---------- Source data

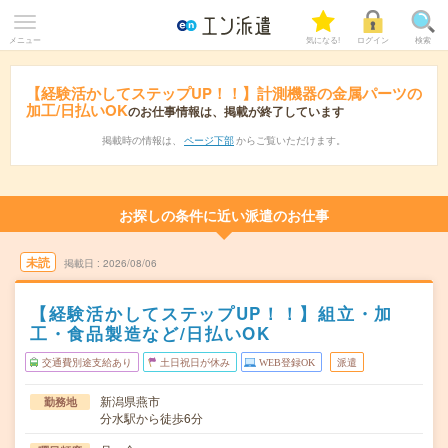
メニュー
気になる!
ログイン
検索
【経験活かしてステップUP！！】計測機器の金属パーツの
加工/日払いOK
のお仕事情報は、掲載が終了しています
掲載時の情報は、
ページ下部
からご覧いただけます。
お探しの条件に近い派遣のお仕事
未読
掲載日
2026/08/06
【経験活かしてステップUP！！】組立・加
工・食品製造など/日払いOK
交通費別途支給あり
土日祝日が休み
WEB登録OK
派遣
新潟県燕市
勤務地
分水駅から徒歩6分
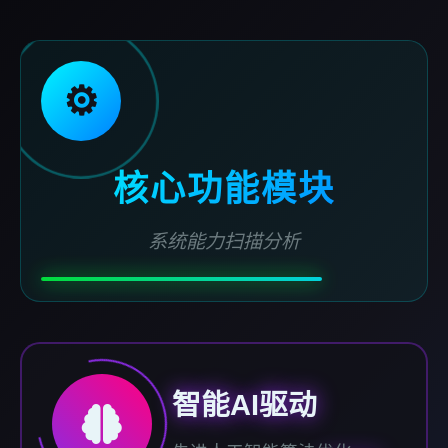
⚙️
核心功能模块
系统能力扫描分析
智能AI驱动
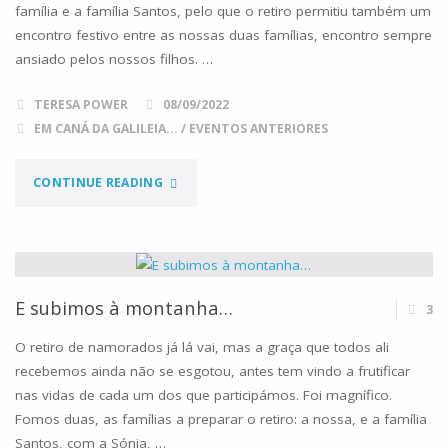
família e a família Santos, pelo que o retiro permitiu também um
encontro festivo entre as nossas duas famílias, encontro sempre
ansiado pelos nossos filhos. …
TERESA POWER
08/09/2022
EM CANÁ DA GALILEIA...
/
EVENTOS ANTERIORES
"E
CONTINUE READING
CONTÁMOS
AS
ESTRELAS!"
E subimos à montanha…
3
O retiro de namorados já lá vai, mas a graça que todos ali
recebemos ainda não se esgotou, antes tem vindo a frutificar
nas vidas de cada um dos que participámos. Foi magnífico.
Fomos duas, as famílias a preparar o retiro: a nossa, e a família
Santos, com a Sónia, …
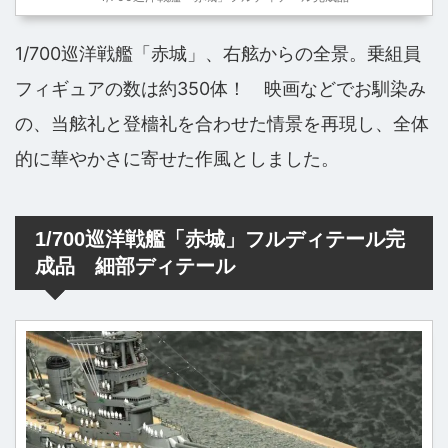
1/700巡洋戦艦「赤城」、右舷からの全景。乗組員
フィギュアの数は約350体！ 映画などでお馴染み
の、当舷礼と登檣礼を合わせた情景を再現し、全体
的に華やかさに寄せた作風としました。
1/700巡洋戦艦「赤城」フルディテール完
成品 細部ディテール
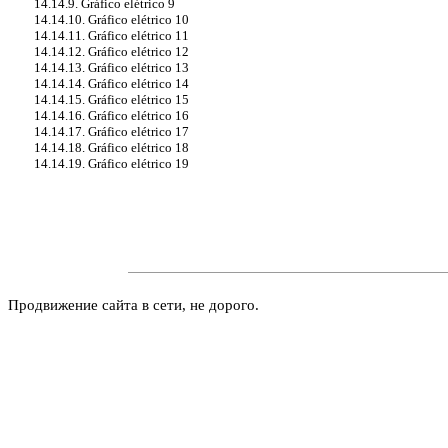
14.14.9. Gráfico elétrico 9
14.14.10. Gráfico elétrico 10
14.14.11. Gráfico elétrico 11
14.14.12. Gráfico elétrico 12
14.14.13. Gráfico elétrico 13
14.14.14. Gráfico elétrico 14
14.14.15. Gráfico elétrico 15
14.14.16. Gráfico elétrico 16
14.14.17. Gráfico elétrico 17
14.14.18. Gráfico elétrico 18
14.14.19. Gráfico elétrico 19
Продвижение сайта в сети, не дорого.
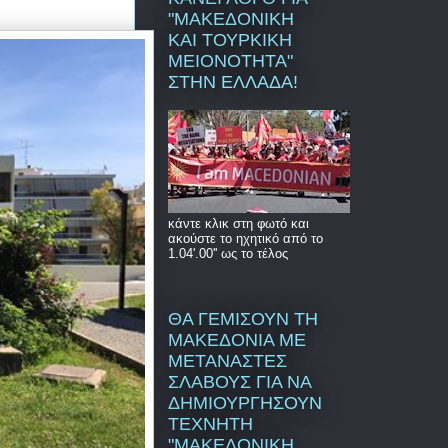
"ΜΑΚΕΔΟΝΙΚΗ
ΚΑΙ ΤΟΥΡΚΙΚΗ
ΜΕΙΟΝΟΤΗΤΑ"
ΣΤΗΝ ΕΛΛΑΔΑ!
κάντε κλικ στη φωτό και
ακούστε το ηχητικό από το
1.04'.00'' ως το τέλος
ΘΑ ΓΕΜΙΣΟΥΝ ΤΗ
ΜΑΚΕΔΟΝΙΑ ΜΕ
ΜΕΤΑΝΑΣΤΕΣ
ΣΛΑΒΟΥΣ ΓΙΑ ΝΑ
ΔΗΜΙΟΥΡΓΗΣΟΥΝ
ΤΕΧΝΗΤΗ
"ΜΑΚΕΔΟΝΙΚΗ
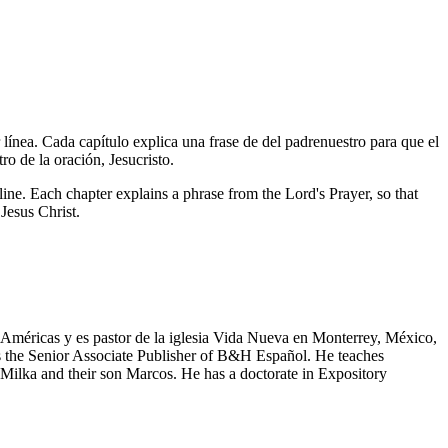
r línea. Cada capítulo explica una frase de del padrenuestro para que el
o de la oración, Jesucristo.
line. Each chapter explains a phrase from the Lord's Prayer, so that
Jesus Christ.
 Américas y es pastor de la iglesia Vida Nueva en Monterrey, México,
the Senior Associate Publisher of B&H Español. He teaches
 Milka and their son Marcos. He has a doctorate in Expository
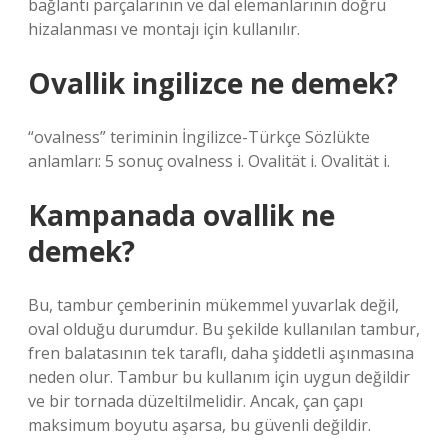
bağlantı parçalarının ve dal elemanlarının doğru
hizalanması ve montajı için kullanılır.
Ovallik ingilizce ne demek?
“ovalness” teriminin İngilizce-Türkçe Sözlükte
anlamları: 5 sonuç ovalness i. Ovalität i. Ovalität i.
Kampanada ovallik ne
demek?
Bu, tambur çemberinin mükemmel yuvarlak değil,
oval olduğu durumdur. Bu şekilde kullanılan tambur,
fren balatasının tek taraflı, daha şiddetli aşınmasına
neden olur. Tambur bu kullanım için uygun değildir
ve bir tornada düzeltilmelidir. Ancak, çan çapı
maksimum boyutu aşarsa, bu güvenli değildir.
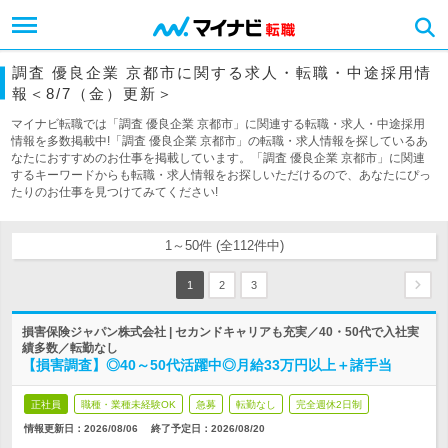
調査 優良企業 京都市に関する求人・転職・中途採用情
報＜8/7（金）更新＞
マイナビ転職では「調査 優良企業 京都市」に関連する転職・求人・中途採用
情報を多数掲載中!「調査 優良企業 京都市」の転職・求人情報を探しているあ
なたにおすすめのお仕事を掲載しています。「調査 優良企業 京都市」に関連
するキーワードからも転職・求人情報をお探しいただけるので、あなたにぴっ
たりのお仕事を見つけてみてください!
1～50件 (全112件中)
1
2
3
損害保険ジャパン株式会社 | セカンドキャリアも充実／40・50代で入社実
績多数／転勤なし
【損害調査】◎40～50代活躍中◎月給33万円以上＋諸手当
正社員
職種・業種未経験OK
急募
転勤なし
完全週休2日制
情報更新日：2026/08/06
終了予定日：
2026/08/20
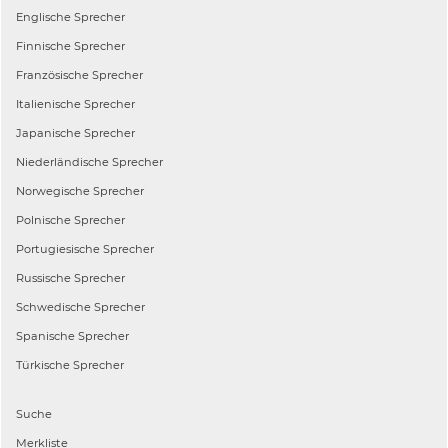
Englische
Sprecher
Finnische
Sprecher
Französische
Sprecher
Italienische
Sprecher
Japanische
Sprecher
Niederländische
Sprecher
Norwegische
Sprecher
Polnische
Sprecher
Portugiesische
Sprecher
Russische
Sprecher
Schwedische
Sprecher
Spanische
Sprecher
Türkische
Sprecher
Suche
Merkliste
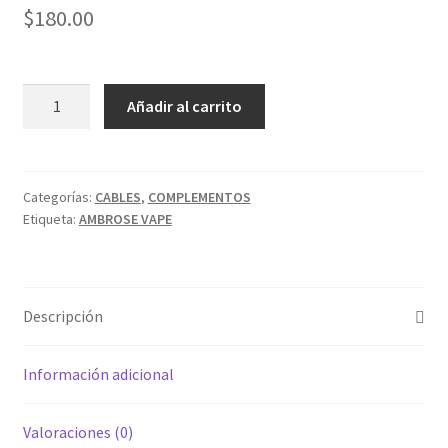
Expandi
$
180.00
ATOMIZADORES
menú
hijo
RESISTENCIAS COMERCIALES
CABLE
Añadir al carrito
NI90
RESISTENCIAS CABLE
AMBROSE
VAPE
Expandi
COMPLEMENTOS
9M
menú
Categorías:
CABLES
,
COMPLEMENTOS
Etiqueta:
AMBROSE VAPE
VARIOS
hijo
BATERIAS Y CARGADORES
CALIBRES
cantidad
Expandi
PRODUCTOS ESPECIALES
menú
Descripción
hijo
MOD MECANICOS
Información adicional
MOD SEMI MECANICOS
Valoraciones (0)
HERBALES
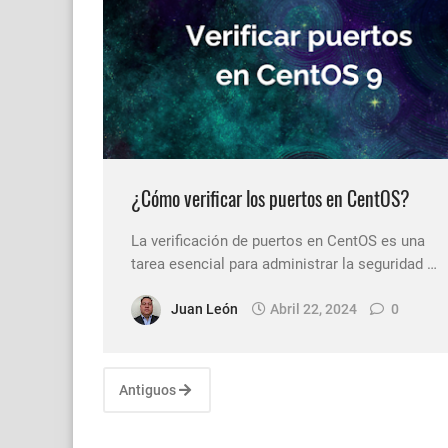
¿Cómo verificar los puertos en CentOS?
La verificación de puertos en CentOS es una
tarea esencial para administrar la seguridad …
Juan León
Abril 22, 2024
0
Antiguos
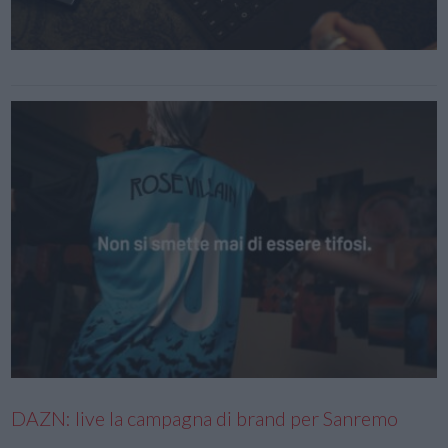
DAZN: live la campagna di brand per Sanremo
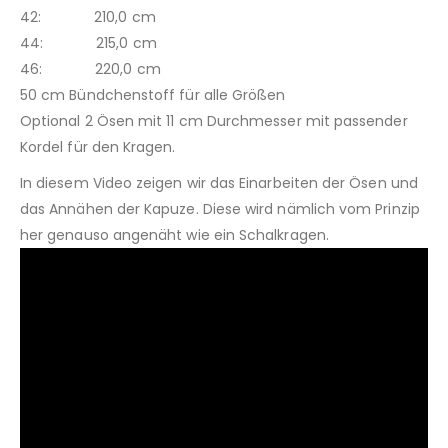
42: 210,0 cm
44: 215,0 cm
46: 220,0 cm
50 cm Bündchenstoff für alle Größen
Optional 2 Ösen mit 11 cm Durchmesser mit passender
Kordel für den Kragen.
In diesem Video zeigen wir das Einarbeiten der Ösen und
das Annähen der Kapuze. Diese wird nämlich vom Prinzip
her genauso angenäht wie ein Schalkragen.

--------------------

**What you are asked to do**
Excluding any pictures, print exactly the lines of the listing above from the line with "o de la oración, Jesucristo." to the line with "fren balatasının tek", both ends included.

**Answer box**
o de la oración, Jesucristo.
line. Each chapter explains a phrase from the Lord's Prayer, so that
Jesus Christ.
 Américas y es pastor de la iglesia Vida Nueva en Monterrey, México,
the Senior Associate Publisher of B&H Español. He teaches
 Milka and their son Marcos. He has a doctorate in Expository
bağlantı parçalarının ve dal elemanlarının doğru
hizalanması ve montajı için kullanılır.
Ovallik ingilizce ne demek?
“ovalness” teriminin İngilizce-Türkçe Sözlükte
anlamları: 5 sonuç ovalness i. Ovalität i. Ovalität i.
Kampanada ovallik ne
demek?
Bu, tambur çemberinin mükemmel yuvarlak değil,
oval olduğu durumdur. Bu şekilde kullanılan tambur,
fren balatasının tek taraflı, daha şiddetli aşınmasına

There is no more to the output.